Écrivain français (Paris 1900 – id. 1935).
Après des études de droit et de lettres, une thèse abandonnée sur Denis Diderot, Crevel, en jeune homme de son temps, se lance à corps perdu dans l'aventure surréaliste aux côtés d'Arland, de Vitrac, d'Aragon, d'Eluard, de Soupault et de Tzara. Il publie des textes remarqués aux forts accents personnels dans la revue la Révolution surréaliste. Très tôt, la peinture – le dédale des toiles de De Chirico en particulier – lui révèle un monde neuf, des perspectives saisissantes qu'il n'aura de cesse d'arpenter. Comme chez Diderot, écrivain et critique d'art sont un même homme. Poète avant tout, et par une écriture souple et fluide qui rend la vie de la pensée, qu'il tente d'écrire au fur et à mesure de son déroulement même, R. Crevel est pourtant surtout connu pour trois récits qui ne forment pas cycle : Détours (1924), Mon corps et moi (1925), la Mort difficile (1926). Le second aura une influence durable sur les jeunes surréalistes.

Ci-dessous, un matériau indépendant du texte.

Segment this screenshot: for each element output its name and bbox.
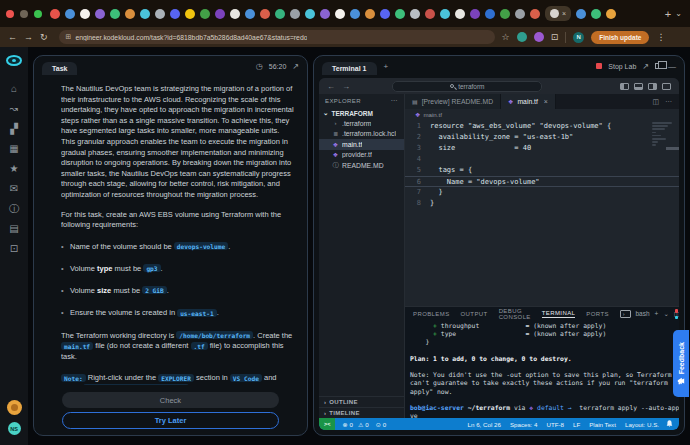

Ces œuvres denses frappent les trois coups de son aventure d'écrire et se dressent dans une belle narration contre l'univers bourgeois par trop conventionnel du temps, dont la lourdeur est sapée par une écriture en flux tendu. Théoricien, essayiste, pamphlétaire (Êtes-vous fou ?, 1929 ; Paul Klee, 1930), Crevel est un écrivain engagé avant la lettre et sera de toutes les polémiques. Charme, intuition, intelligence : ce jeune homme à l'aura immense qui avait tout pour lui choisit « la plus invraisemblablement juste et définitive des solutions », le suicide, en mettant fin à ses jours à une époque très critique pour le surréalisme. Sa fin aura un retentissement énorme et participe de sa légende. C'est que la vie qui lui était proposée ne correspondait en rien à « certaine sensation d'âme » qu'il recherchait et appelait de ses mots. C'est aussi que, comme il l'avance dans l'Esprit contre la raison (1928) et comme le naturel et la fougue de son style le disent pour lui, « toute poésie est une révolution ». Se rêvant « clavecin sensible » – toujours Diderot –, celui qui entendait « se débarrasser du souvenir » aura arpenté, entre enchantement et terreur, la rive la plus noire des touches du clavier.